That’s according to a team of scientists at Argonne National Laboratory, who came to the conclusion using a high-powered computer model that’s normally used for much more serious work on infectious diseases.
“The people of Chicago could suffer dire consequences at the hands of a zombie invasion,” said Chick Macal, a senior systems engineer in Argonne’s Global Security Sciences Division. “No part of the city would be spared.”
While the scenario is obviously fictional, Macal and his colleagues on the Argonne Infectious Disease Modeling Team calculated the timeline by running the numbers through an intricately designed system that was originally created to analyze the spread of real diseases.
The lab began working on the project about a year ago, inspired by Halloween and "The Walking Dead," to illustrate how the lab uses that computer model, called ChiSIM.
ChiSIM was originally developed in 2009 to figure out how to deal with MRSA, a strain of bacteria that causes difficult-to-treat and potentially deadly infections.
MRSA, short for methicillin-resistant Staphylococcus aureus, originally gained attention as a problem in hospitals. But then, people who hadn’t been exposed to the health care system began developing infections.
So Argonne partnered with the National Institutes of Health to figure out how the bacteria were spreading, building an incredibly detailed computer model of Chicago, its citizens and how they interact.
Macal and his team used Census data to create individual “agents” — anonymized representations of census data which, as a whole, reflect the 2.9 million people who were in Chicago as of the 2000 Census.
The researchers built simulations for how people move throughout the city over the course of days, weeks and years, mapping their movements and interactions in 2 million real locations.
Then, they threw in MRSA, and figured out how it spread.
When ChiSIM was finally ready to go in 2011, the Infectious Disease Modeling Team ran a 10-year simulation, starting with MRSA’s prevalence in 2001 and running 2 trillion interactions — and found the numbers came out right on the other end.

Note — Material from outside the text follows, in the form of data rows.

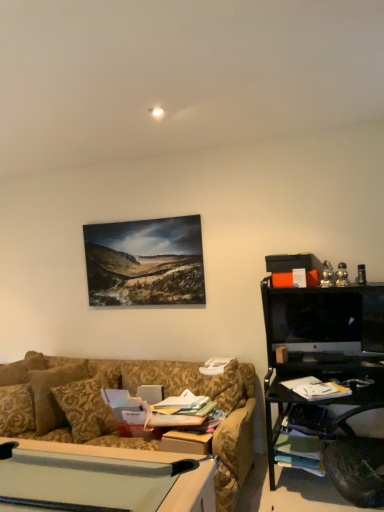 Question: Is black glossy monitor at right in contact with gold damask pillow at center?

Choices:
 (A) no
 (B) yes

Answer: (A)

Question: From a real-world perspective, is black glossy monitor at right on gold damask pillow at center?

Choices:
 (A) yes
 (B) no

Answer: (A)

Question: Does black glossy monitor at right have a smaller size compared to gold damask pillow at center?

Choices:
 (A) yes
 (B) no

Answer: (A)

Question: Is gold damask pillow at center inside black glossy monitor at right?

Choices:
 (A) no
 (B) yes

Answer: (A)

Question: Can you confirm if black glossy monitor at right is wider than gold damask pillow at center?

Choices:
 (A) yes
 (B) no

Answer: (B)

Question: Considering the relative sizes of black glossy monitor at right and gold damask pillow at center in the image provided, is black glossy monitor at right taller than gold damask pillow at center?

Choices:
 (A) yes
 (B) no

Answer: (B)

Question: Is gold damask pillow at center at the right side of black glossy monitor at right?

Choices:
 (A) no
 (B) yes

Answer: (A)

Question: Are gold damask pillow at center and black glossy monitor at right located far from each other?

Choices:
 (A) no
 (B) yes

Answer: (B)

Question: Is gold damask pillow at center turned away from black glossy monitor at right?

Choices:
 (A) no
 (B) yes

Answer: (A)

Question: From the image's perspective, does gold damask pillow at center appear higher than black glossy monitor at right?

Choices:
 (A) no
 (B) yes

Answer: (A)

Question: Considering the relative sizes of gold damask pillow at center and black glossy monitor at right in the image provided, is gold damask pillow at center taller than black glossy monitor at right?

Choices:
 (A) no
 (B) yes

Answer: (B)

Question: Is gold damask pillow at center located outside black glossy monitor at right?

Choices:
 (A) no
 (B) yes

Answer: (B)

Question: From a real-world perspective, relative to gold damask pillow at center, is black glossy monitor at right vertically above or below?

Choices:
 (A) below
 (B) above

Answer: (B) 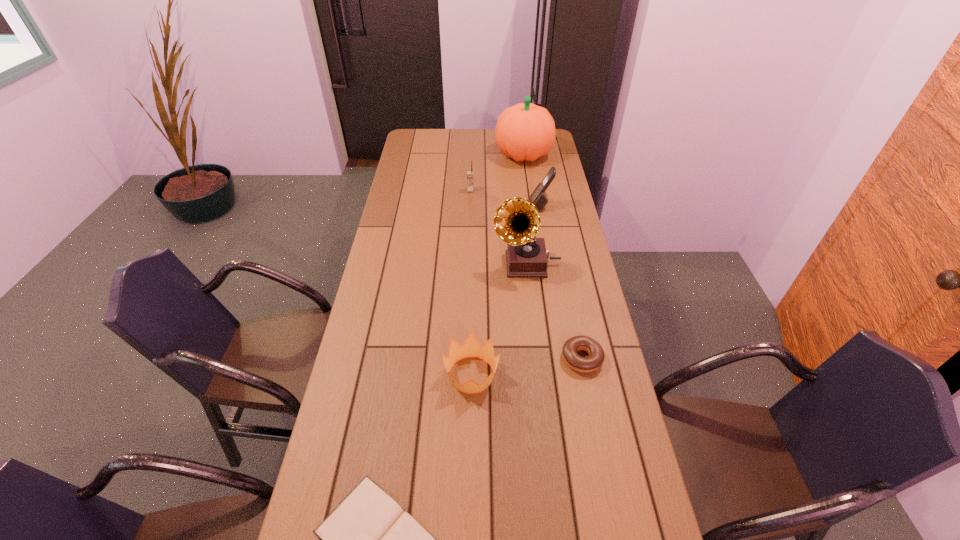 Where is `vacant space located from the horn of the phonograph record`? vacant space located from the horn of the phonograph record is located at coordinates (422, 264).

Where is `vacant space situated 0.300m from the horn of the phonograph record`? This screenshot has width=960, height=540. vacant space situated 0.300m from the horn of the phonograph record is located at coordinates (408, 264).

Find the location of `free space located 0.300m on the front-facing side of the nearer cellular telephone`. free space located 0.300m on the front-facing side of the nearer cellular telephone is located at coordinates (456, 206).

Where is `free space located 0.170m on the front-facing side of the nearer cellular telephone`? The width and height of the screenshot is (960, 540). free space located 0.170m on the front-facing side of the nearer cellular telephone is located at coordinates (488, 206).

Identify the location of free location located on the front-facing side of the nearer cellular telephone. The image size is (960, 540). (449, 206).

In order to click on vacant space located 0.210m on the front of the fourth tallest object, where the keypad is located in this screenshot , I will do `click(469, 222)`.

The image size is (960, 540). What are the coordinates of `blank area located 0.280m on the front of the crown` in the screenshot? It's located at (469, 511).

Locate an element on the screen. vacant space located 0.310m on the front of the doughnut is located at coordinates (609, 490).

Image resolution: width=960 pixels, height=540 pixels. What are the coordinates of `object that is at the far edge` in the screenshot? It's located at (524, 132).

The image size is (960, 540). What are the coordinates of `pumpkin that is at the right edge` in the screenshot? It's located at (524, 132). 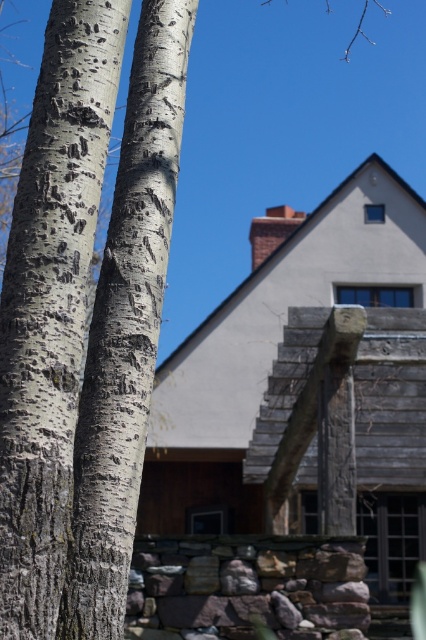 You are an artist sketching the scene and want to draw the white textured bark at left and the white bark tree trunk at left accurately. Which one should you draw first if you follow the standard drawing technique of starting with objects closer to the viewer?

The white textured bark at left should be drawn first because it is positioned over the white bark tree trunk at left, indicating it is closer to the viewer.

You are standing in the outdoor scene and want to touch the white textured bark at left. Based on its coordinates, where should you move your hand to reach it?

The white textured bark at left is located at coordinates point (51, 304), so move your hand to that position to reach it. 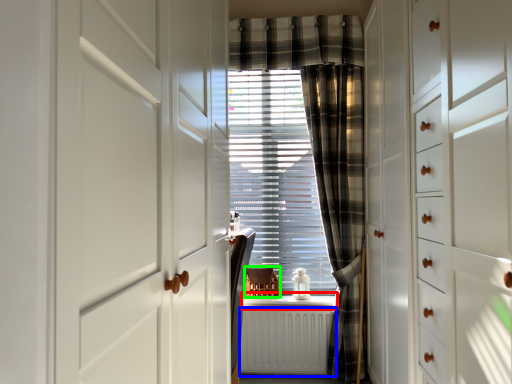 Question: Considering the real-world distances, which object is farthest from window sill (highlighted by a red box)? radiator (highlighted by a blue box) or furniture (highlighted by a green box)?

Choices:
 (A) radiator
 (B) furniture

Answer: (A) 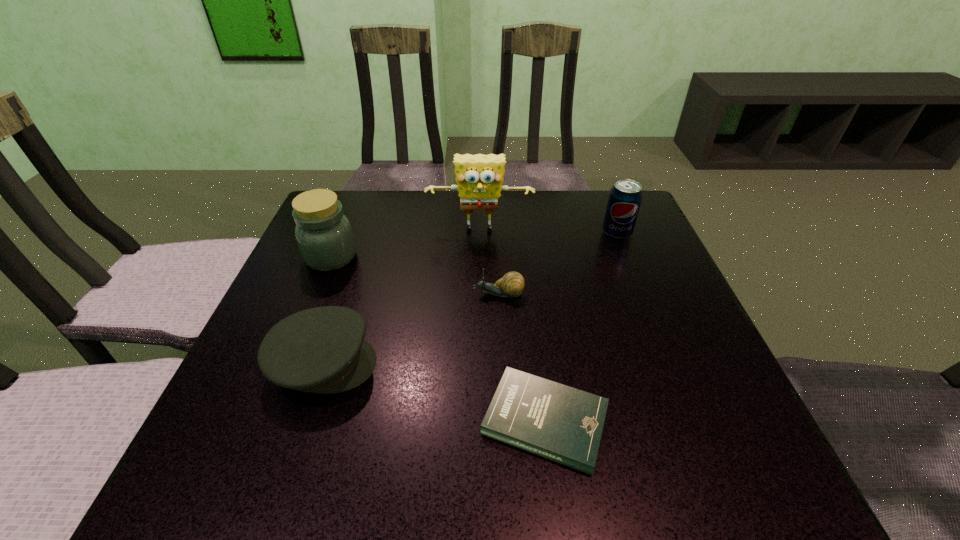 The width and height of the screenshot is (960, 540). Find the location of `free space between the book and the second shortest object`. free space between the book and the second shortest object is located at coordinates (522, 357).

Where is `free area in between the third tallest object and the sponge`? This screenshot has height=540, width=960. free area in between the third tallest object and the sponge is located at coordinates (x=548, y=232).

The image size is (960, 540). Identify the location of vacant area that lies between the sponge and the rightmost object. (548, 232).

Find the location of `vacant space that is in between the jar and the fourth shortest object`. vacant space that is in between the jar and the fourth shortest object is located at coordinates 474,245.

Where is `vacant area that lies between the fourth tallest object and the sponge`? The width and height of the screenshot is (960, 540). vacant area that lies between the fourth tallest object and the sponge is located at coordinates (401, 297).

The image size is (960, 540). Find the location of `vacant space that's between the book and the tallest object`. vacant space that's between the book and the tallest object is located at coordinates (513, 325).

Where is `blank region between the fourth tallest object and the rightmost object`? blank region between the fourth tallest object and the rightmost object is located at coordinates [470, 299].

Identify the location of free area in between the shortest object and the jar. Image resolution: width=960 pixels, height=540 pixels. pyautogui.click(x=438, y=339).

The image size is (960, 540). I want to click on object identified as the third closest to the soda can, so click(564, 424).

Point out which object is positioned as the fifth nearest to the book. Please provide its 2D coordinates. Your answer should be formatted as a tuple, i.e. [(x, y)], where the tuple contains the x and y coordinates of a point satisfying the conditions above.

[(625, 197)] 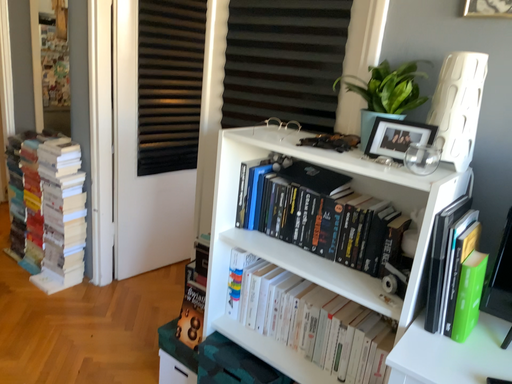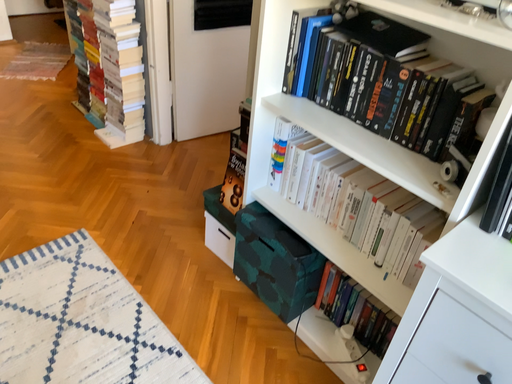 Question: Which way did the camera rotate in the video?

Choices:
 (A) rotated downward
 (B) rotated upward

Answer: (A) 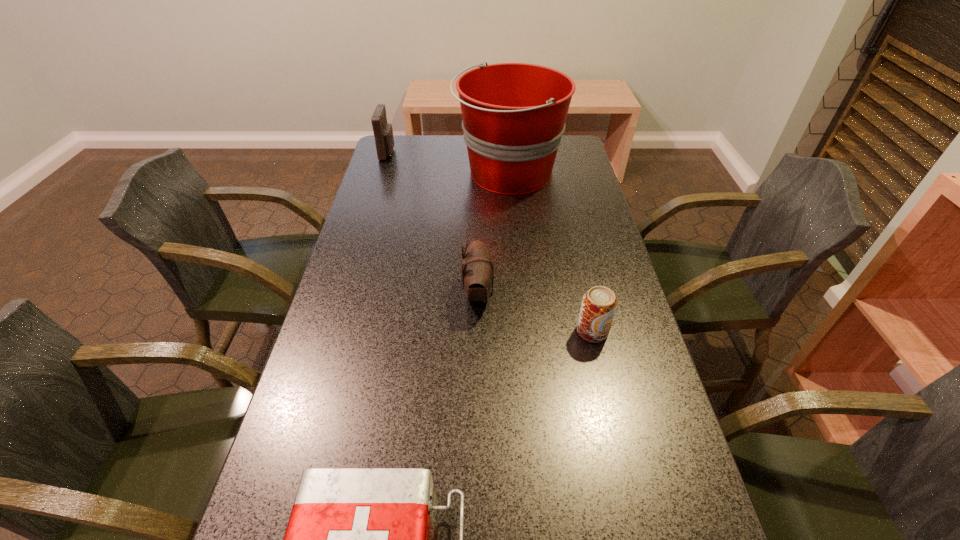 At what (x,y) coordinates should I click in order to perform the action: click on bucket that is at the far edge. Please return your answer as a coordinate pair (x, y). Image resolution: width=960 pixels, height=540 pixels. Looking at the image, I should click on (514, 114).

The image size is (960, 540). In order to click on pouch located in the far edge section of the desktop in this screenshot , I will do `click(383, 132)`.

What are the coordinates of `object that is at the left edge` in the screenshot? It's located at (383, 132).

I want to click on bucket located in the right edge section of the desktop, so click(x=514, y=114).

Find the location of a particular element. Image resolution: width=960 pixels, height=540 pixels. beer can that is positioned at the right edge is located at coordinates (599, 304).

In order to click on object located in the far left corner section of the desktop in this screenshot , I will do `click(383, 132)`.

The width and height of the screenshot is (960, 540). In order to click on object present at the far right corner in this screenshot , I will do [514, 114].

Find the location of a particular element. The image size is (960, 540). vacant area at the left edge of the desktop is located at coordinates (369, 240).

Locate an element on the screen. The image size is (960, 540). free spot at the right edge of the desktop is located at coordinates click(626, 320).

Locate an element on the screen. vacant area that lies between the fourth farthest object and the tallest object is located at coordinates (550, 253). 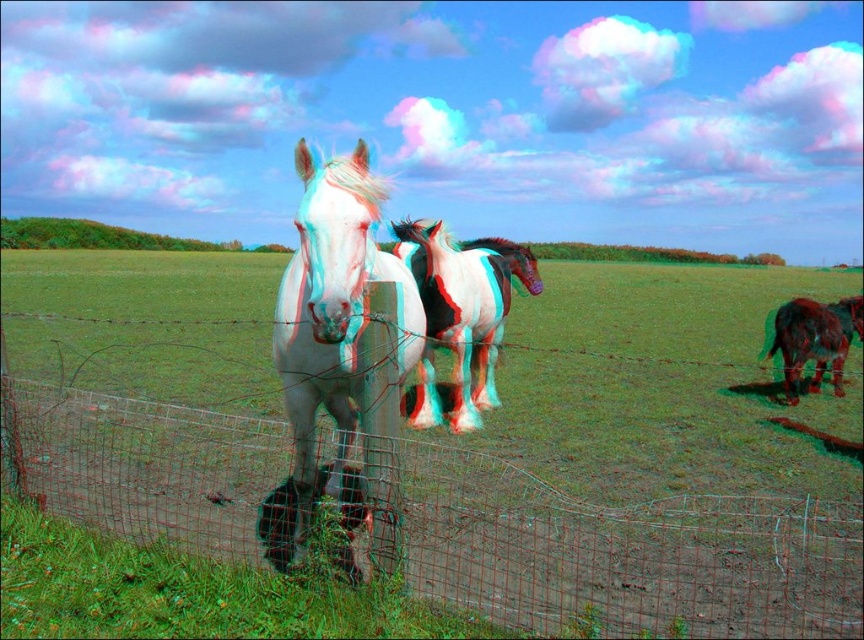 How much distance is there between speckled paint horse at center and shiny brown horse at right?

They are 3.06 meters apart.

Can you confirm if speckled paint horse at center is positioned to the left of shiny brown horse at right?

Correct, you'll find speckled paint horse at center to the left of shiny brown horse at right.

Between point (433, 232) and point (842, 333), which one is positioned in front?

Point (433, 232) is in front.

I want to click on speckled paint horse at center, so click(461, 312).

Who is positioned more to the left, metal wire fence at lower center or white glossy horse at center?

white glossy horse at center

Who is more distant from viewer, [624,586] or [348,205]?

Point [624,586]

In order to click on metal wire fence at lower center in this screenshot , I will do `click(611, 552)`.

Between white glossy horse at center and speckled paint horse at center, which one is positioned lower?

Positioned lower is white glossy horse at center.

Between point (359, 474) and point (458, 285), which one is positioned behind?

The point (458, 285) is more distant.

Identify the location of white glossy horse at center. (340, 360).

This screenshot has height=640, width=864. I want to click on white glossy horse at center, so click(x=340, y=360). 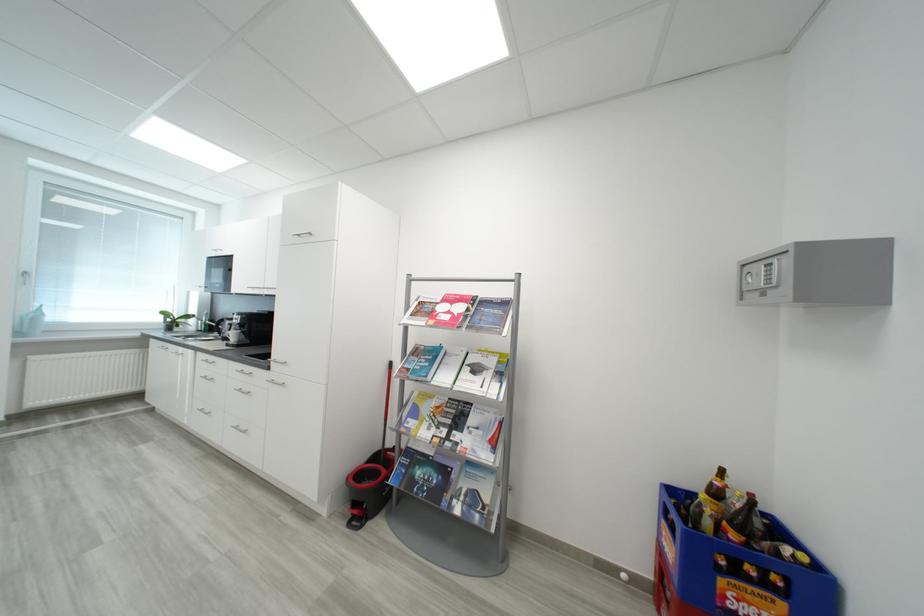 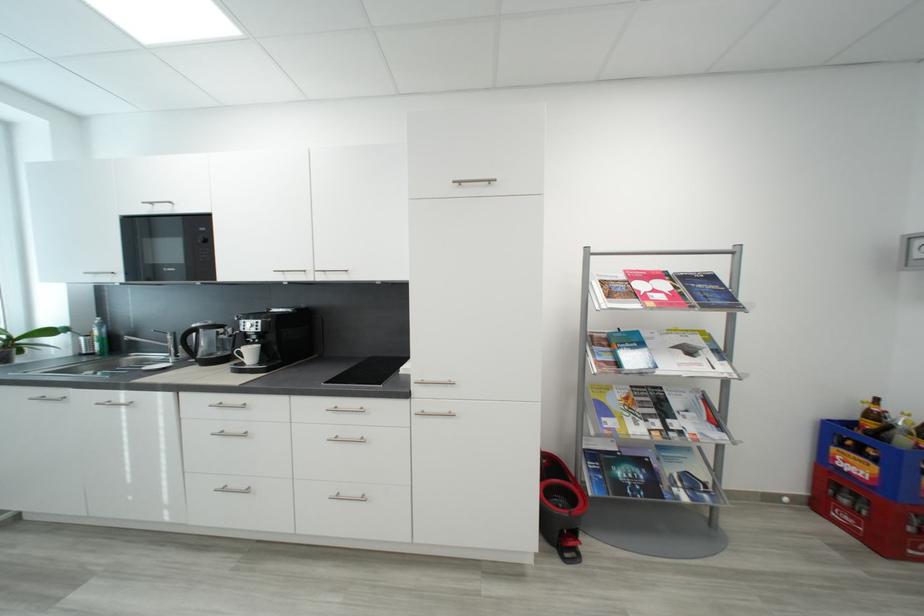 Locate, in the second image, the point that corresponds to [679,530] in the first image.

(867, 454) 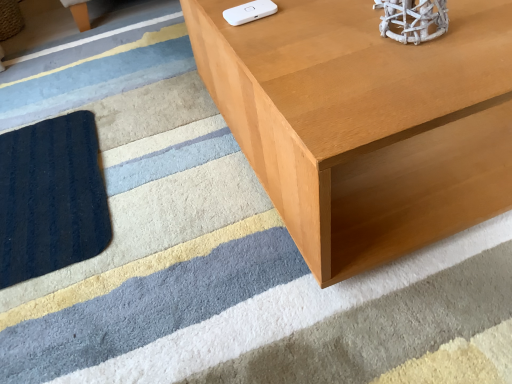 Question: From a real-world perspective, is light brown wood table at upper right positioned over white matte wii controller at upper center based on gravity?

Choices:
 (A) no
 (B) yes

Answer: (A)

Question: Can you confirm if light brown wood table at upper right is shorter than white matte wii controller at upper center?

Choices:
 (A) yes
 (B) no

Answer: (B)

Question: Would you say light brown wood table at upper right is a long distance from white matte wii controller at upper center?

Choices:
 (A) no
 (B) yes

Answer: (A)

Question: Is light brown wood table at upper right closer to the viewer compared to white matte wii controller at upper center?

Choices:
 (A) no
 (B) yes

Answer: (B)

Question: Does light brown wood table at upper right turn towards white matte wii controller at upper center?

Choices:
 (A) yes
 (B) no

Answer: (B)

Question: Is light brown wood table at upper right not within white matte wii controller at upper center?

Choices:
 (A) no
 (B) yes

Answer: (B)

Question: From the image's perspective, is white matte wii controller at upper center below light brown wood table at upper right?

Choices:
 (A) yes
 (B) no

Answer: (A)

Question: Does white matte wii controller at upper center lie behind light brown wood table at upper right?

Choices:
 (A) yes
 (B) no

Answer: (A)

Question: Is white matte wii controller at upper center turned away from light brown wood table at upper right?

Choices:
 (A) yes
 (B) no

Answer: (B)

Question: Considering the relative sizes of white matte wii controller at upper center and light brown wood table at upper right in the image provided, is white matte wii controller at upper center bigger than light brown wood table at upper right?

Choices:
 (A) yes
 (B) no

Answer: (B)

Question: Is white matte wii controller at upper center at the left side of light brown wood table at upper right?

Choices:
 (A) yes
 (B) no

Answer: (A)

Question: From the image's perspective, is white matte wii controller at upper center located above light brown wood table at upper right?

Choices:
 (A) yes
 (B) no

Answer: (B)

Question: Is point (267, 3) positioned closer to the camera than point (420, 223)?

Choices:
 (A) farther
 (B) closer

Answer: (A) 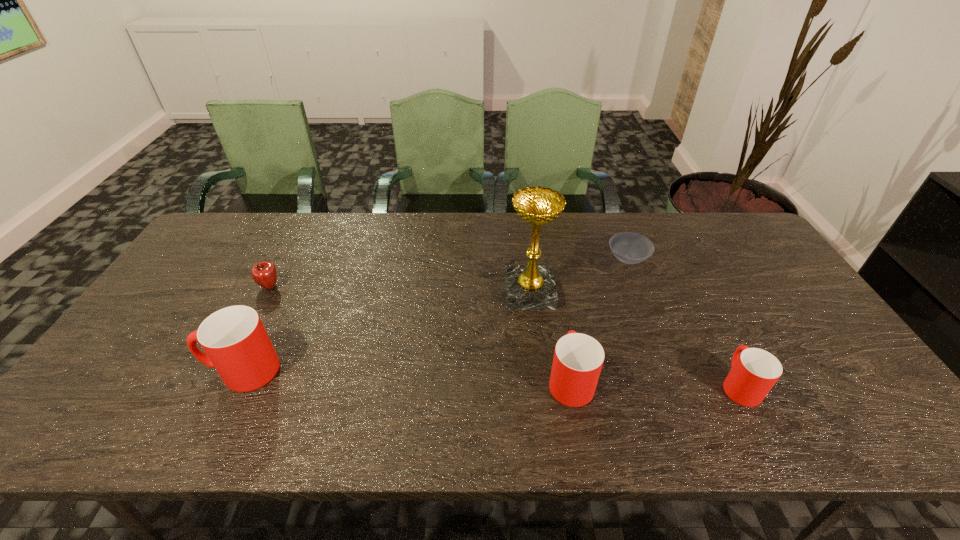 You are a GUI agent. You are given a task and a screenshot of the screen. Output one action in this format:
    pyautogui.click(x=<x>, y=<y>)
    Task: Click on the free region located on the front-facing side of the award
    
    Given the screenshot: What is the action you would take?
    pyautogui.click(x=471, y=293)

Where is `free region located 0.110m on the front-facing side of the award`? The height and width of the screenshot is (540, 960). free region located 0.110m on the front-facing side of the award is located at coordinates (468, 293).

Locate an element on the screen. free space located on the front-facing side of the award is located at coordinates (462, 293).

The image size is (960, 540). What are the coordinates of `free space located on the left of the second shortest object` in the screenshot? It's located at (242, 287).

Where is `object positioned at the far edge`? object positioned at the far edge is located at coordinates (631, 248).

This screenshot has width=960, height=540. I want to click on vacant region at the far edge of the desktop, so click(x=492, y=228).

The height and width of the screenshot is (540, 960). In the image, there is a desktop. In order to click on vacant area at the left edge in this screenshot , I will do click(x=171, y=296).

The image size is (960, 540). Find the location of `free space at the far left corner`. free space at the far left corner is located at coordinates (228, 214).

You are a GUI agent. You are given a task and a screenshot of the screen. Output one action in this format:
    pyautogui.click(x=<x>, y=<y>)
    Task: Click on the free space at the far right corner of the desktop
    Image resolution: width=960 pixels, height=540 pixels.
    Given the screenshot: What is the action you would take?
    pyautogui.click(x=705, y=215)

“The models re-created the past, and we could look into the model and look and see what places were important, what age groups were important in transmitting the disease,” Macal said.
Since then, the ChiSIM’s been adapted for other diseases like the flu and Ebola, and they’re looking into using it for Zika. They can add in more areas, like larger Cook County or DuPage County, or swap in Census and location data from other areas.
And, of course, they can use it to model a zombie apocalypse.
Macal and the Infectious Disease Modeling Team took ChiSIM and randomly spread a small set of zombies throughout the city (slow zombies, more like “The Walking Dead” than “28 Days Later”). After someone’s bitten by a zombie in the ChiSIM model, there’s a short incubation period of one to two days before the infection takes over.
The team added two parameters if a person encounters a zombie: the likelihood of a person being bitten and the likelihood of the person being able to kill the zombie.
The end result, in ChiSIM’s main simulation: total takeover within 60 days, with no living humans, close to 2 million living (or undead, if you prefer) zombies and close to 500,000 dead zombies.
The Infectious Disease Modeling Team ran several variations of the models, though, and found there were some ways that humans could slow or stop the zombie invasion, mostly by improving defenses and using better offensive tactics.
“A small minority of computer simulation runs really gave us a lot of hope that we could affect the outcome to counter the zombie apocalypse,” Macal said. “Zombies were contained, and there wasn’t massive spreading beyond a small number of places where the zombie outbreak began. So I think there’s a lot of hope here.”
Realistically, Macal said, running the zombie model might actually help the Infectious Disease Modeling Team in the future, inspiring them to make the model better at finding the best outcome.
“This work allowed us to understand and do a better job for finding interventions that result in better outcomes, or even optimal outcomes — better solutions,” Macal said.